Here at the Gin Box we’ve been hearing a lot about gin and tonic cake and we’ve tried a couple of examples that were pretty good so we decided to give it a go ourselves. Now there is a minor issue in that we don’t really bake.

We can certainly cook a mean roast dinner and BBQ like a trooper but baking has never really featured highly on the skill set. Cue our good friends at Social Pantry in London. They’ve got lots of experience with gin and tonic and more importantly lots and lots of experience with excellent cake.

First up we had to decide on a cake medium - this was easy, sponge. Next up was shape and as we can only really think of three - loaf shaped, round shaped or fairy shaped - it wasn’t too difficult to reach a conclusion. Fairy.

So having purchased a dozen appropriate cake cups we consulted SP on the best possible recipe.


  • 175g Self Raising Flour
  • 175g Golden Caster Sugar
  • 175g Unsalted Butter
  • 3 Eggs
  • 70ml Good Quality Tonic Water

For the butter icing:

  • 200g Butter
  • 450g Icing sugar
  • 1 Lemon (juiced)

“But where’s the bloody gin?”

I hear you say. Well, in the interests of scientific curiosity we thought it a good idea to experiment with a variety of gins in order to offer some sound advice to any tipsy baker that might decide to follow in our footsteps. So the gins we chose were as follows:

  1. NB - A classic London dry (think of this as the control), that’s just won the award for BEST london dry no less
  2. Sibling - A more fruity gin with blueberries and vanilla in the botanicals.
  3. Jensen’s Old Tom - We wondered if the sweeter flavour of the Old tom might be fairly appropriate for cake making.

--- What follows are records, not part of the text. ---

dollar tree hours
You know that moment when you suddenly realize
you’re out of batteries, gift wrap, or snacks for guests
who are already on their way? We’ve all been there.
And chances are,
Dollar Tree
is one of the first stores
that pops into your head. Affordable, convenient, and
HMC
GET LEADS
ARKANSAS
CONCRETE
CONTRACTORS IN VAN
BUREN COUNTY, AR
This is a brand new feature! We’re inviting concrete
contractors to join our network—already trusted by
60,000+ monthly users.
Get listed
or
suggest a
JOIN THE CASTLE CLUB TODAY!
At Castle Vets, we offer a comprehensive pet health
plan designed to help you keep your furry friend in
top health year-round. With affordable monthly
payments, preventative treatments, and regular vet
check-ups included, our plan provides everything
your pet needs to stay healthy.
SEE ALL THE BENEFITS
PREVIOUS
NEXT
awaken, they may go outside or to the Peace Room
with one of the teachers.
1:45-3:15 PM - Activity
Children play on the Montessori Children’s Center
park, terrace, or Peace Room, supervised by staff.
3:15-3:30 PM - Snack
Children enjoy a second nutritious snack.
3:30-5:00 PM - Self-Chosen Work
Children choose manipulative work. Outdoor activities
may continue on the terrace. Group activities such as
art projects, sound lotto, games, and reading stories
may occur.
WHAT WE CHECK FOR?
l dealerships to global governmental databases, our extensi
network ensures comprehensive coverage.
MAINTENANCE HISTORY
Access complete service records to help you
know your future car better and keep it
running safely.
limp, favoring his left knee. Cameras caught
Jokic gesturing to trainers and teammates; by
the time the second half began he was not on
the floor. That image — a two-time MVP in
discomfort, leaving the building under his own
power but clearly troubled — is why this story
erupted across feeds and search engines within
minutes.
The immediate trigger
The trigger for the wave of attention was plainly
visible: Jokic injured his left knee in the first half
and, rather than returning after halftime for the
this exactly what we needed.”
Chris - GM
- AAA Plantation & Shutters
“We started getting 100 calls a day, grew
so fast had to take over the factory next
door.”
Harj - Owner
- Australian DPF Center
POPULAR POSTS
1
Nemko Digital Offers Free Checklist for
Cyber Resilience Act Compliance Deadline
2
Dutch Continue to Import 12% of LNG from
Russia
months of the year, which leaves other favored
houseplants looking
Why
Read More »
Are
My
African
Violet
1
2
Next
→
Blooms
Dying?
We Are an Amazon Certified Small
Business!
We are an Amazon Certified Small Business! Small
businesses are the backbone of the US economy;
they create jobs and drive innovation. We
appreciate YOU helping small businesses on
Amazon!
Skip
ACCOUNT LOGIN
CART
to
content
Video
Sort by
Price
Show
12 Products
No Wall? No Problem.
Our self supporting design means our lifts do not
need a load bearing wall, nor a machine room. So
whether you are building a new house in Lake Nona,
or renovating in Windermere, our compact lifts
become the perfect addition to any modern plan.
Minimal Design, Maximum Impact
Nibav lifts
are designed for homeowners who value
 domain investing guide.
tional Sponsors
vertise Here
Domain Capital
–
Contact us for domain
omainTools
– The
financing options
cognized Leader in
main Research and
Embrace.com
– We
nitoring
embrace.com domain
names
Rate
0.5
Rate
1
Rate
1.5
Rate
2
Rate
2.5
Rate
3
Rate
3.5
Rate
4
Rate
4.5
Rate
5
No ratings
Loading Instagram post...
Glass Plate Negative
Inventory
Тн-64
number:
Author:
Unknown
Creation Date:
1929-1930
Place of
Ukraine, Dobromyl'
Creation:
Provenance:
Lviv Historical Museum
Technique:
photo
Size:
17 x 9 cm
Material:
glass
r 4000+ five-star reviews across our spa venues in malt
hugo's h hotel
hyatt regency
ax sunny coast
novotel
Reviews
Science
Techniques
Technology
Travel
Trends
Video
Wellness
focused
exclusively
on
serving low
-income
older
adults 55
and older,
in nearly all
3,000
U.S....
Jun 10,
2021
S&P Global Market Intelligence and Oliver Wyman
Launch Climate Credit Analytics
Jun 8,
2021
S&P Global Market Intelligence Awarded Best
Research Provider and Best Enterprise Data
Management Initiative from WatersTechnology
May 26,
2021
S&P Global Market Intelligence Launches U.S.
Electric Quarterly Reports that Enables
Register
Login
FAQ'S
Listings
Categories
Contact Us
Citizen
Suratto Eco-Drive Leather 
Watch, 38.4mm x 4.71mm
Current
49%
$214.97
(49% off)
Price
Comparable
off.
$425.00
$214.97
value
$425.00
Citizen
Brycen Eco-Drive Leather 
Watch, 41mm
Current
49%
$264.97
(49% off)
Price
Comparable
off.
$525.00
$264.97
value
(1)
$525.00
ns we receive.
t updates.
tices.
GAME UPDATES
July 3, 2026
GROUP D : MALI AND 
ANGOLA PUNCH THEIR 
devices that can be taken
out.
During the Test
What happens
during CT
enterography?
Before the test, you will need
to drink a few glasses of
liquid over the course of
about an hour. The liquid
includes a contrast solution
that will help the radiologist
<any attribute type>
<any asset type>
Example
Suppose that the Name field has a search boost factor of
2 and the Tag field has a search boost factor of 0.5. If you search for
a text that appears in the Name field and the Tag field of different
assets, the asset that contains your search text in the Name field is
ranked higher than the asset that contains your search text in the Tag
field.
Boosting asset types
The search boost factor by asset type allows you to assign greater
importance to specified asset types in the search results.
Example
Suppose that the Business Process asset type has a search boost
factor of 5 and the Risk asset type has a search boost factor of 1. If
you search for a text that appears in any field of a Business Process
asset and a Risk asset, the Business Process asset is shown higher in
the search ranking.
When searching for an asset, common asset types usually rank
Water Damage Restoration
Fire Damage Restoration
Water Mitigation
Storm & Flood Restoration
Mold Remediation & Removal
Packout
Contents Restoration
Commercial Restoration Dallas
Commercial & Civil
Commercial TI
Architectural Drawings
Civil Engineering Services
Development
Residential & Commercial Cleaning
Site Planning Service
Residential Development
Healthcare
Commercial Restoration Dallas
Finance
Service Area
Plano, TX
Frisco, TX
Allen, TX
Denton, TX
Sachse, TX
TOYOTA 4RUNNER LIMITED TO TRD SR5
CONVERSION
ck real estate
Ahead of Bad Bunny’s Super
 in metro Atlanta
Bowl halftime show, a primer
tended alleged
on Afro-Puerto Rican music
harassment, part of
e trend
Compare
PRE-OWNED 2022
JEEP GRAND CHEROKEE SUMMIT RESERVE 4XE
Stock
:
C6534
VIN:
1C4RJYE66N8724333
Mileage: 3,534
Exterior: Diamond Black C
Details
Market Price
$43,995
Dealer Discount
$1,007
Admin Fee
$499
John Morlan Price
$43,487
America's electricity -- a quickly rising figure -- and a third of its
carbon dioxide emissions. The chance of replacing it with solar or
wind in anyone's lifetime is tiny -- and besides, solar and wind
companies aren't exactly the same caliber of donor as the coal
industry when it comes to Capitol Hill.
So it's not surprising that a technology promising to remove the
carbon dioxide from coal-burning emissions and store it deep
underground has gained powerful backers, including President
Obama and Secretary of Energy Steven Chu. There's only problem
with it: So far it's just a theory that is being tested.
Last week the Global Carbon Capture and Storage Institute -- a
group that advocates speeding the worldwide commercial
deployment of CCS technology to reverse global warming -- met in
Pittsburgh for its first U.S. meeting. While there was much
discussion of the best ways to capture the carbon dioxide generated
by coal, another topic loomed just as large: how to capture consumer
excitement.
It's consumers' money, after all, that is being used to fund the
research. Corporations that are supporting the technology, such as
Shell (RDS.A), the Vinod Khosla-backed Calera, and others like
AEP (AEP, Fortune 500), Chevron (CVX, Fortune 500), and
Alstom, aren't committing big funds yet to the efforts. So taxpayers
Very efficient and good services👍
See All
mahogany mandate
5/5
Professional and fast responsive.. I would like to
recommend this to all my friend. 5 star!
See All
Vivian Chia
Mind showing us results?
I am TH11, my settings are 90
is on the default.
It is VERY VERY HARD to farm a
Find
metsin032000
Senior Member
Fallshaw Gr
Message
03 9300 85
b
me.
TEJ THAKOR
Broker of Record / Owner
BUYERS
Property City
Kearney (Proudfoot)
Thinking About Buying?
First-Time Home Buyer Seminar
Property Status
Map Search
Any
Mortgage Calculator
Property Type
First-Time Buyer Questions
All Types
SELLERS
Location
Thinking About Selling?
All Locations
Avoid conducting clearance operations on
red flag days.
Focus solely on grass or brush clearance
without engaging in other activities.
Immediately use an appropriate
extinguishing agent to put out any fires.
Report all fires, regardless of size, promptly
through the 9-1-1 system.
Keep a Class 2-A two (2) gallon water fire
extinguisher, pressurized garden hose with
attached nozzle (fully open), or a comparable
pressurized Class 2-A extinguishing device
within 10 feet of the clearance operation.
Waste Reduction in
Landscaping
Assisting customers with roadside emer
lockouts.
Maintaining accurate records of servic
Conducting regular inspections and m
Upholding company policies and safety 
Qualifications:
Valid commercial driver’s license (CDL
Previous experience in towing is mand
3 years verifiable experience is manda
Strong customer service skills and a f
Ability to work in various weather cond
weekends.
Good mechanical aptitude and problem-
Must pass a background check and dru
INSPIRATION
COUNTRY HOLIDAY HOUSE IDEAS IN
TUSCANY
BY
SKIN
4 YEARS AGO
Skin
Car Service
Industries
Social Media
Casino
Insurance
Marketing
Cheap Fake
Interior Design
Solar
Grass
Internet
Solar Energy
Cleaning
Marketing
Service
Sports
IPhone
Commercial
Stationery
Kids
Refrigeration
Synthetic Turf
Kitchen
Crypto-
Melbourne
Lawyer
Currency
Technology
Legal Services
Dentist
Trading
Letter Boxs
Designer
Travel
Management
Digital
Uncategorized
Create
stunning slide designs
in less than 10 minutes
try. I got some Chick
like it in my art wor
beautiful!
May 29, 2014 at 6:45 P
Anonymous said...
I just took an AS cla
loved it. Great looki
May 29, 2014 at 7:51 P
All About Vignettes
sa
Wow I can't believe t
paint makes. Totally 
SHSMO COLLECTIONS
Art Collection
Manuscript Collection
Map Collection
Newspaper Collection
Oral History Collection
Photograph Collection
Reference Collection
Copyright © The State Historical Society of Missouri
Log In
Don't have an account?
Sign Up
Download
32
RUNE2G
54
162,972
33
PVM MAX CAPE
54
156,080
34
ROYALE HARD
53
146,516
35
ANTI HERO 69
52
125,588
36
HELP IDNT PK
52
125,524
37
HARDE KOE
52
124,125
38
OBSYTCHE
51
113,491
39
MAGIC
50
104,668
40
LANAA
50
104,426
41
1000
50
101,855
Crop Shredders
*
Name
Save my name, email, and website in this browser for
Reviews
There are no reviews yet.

  1. Preheat oven to 170 and make sure your butter is soft enough to work with.
  2. Mix together your sugar and butter to a creamy consistency.
  3. Add the eggs one at a time until they are fully combined.
  4. Sift the flour in making sure you fold rather than mix.
  5. Add the tonic water and again fold into the mix.
  6. Bake in the oven for about 20 mins or until a knife pierced into the cake comes out clean.
  7. Remove from the baking tray and leave on a rack to cool.
  8. While the cakes are still warm, pierce the top and brush a generous amount of gin into each one.

For the butter icing

  1. Whisk the above ingredients together in a bowl until you get a light, fluffy mix and pipe onto each cake once cooled.
  2. We then garnished with some lemon zest on the cakes with Jensen’s and NB in them and a bit of orange zest on the Sibling cakes.

The Winner

For me the winner was the Jensen’s Old Tom cakes.
All of them were lovely and moist (thanks to the tonic I think) and had a great ‘ginny’ flavour but overall the Old Tom gave the most depth of flavour with just the right amount of sweetness.

I think you could add more gin to the butter icing if you wished.